Templeton Mutual Fund – This time it is different!

During its 25 years Templeton has seen many cycles in the debt markets. But the latest decision to wind down 6 of its funds shows that this time may actually be different.

Apr 27, 2020 01:04 IST India Infoline News Service

The legendary Sir John Templeton famously said about the stock markets, “The four most dangerous words in the financial lexicon are; This Time It’s Different” He was, of course, referring to the tendency of investors to justify irrational valuations in the market. In a way, Franklin Templeton MF has been a special fund for India. At a time when some of the biggest global names including Fidelity, Morgan Stanley, Deutsche, Goldman and JP Morgan opted out, Templeton opted to stay on and consolidated its position in the top-10 funds in India. During its 25 years Templeton has seen many cycles in the debt markets. But the latest decision to wind down 6 of its funds shows that this time may actually be different.

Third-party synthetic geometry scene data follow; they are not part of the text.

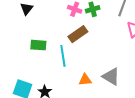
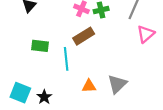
gray triangle: (111, 76) -> (117, 84), turned 42

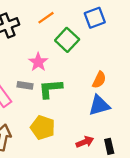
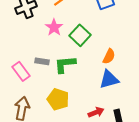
green square: (67, 40) -> (80, 35), moved
pink star: (38, 62) -> (54, 27), moved

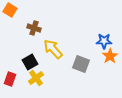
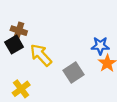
black square: (30, 62) -> (14, 45), moved
gray square: (81, 64) -> (73, 73), turned 36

Why are the 6 Templeton funds being wound down?

On April 24, 2020, Franklin Templeton officially announced that it would wind down six of its debt funds as under:
Name of Scheme Fund Category No. of Segregated Portfolios
Franklin India Low Duration Fund Debt 2
Franklin India Ultra Short Bond Fund Debt 1
Franklin India Short Term Income Plan Debt 3
Franklin India Credit Risk Fund Debt 3
Franklin India Dynamic Accrual Fund Debt 3
Franklin India Income Opportunities Fund Debt 2
Data Source: Franklin Templeton AMC

The AMC has cited COVID-19 as the main reason arguing that the pandemic had led to liquidity virtually vanishing from the corporate bond markets. Hence, the fund just could not keep pace with redemption requests. This scenario is not hard to fathom. Most debt funds keep minimum liquidity to handle outflows. The problem arises when the redemption requests build up and the fund is forced to sell these bonds to generate liquidity. In the case of G-Secs, liquidity is never a problem. But all the above funds have a strong credit risk component to them. That means; a big chunk of these portfolios are invested in corporate / NBFC bonds which are either “AA” rated or even “A” rated. In such cases, if the fund forces liquidity then they may have to take a huge haircut, exposing investor to further losses. The winding up of these funds was taken up as the last option.

What it means for investors in these debt funds?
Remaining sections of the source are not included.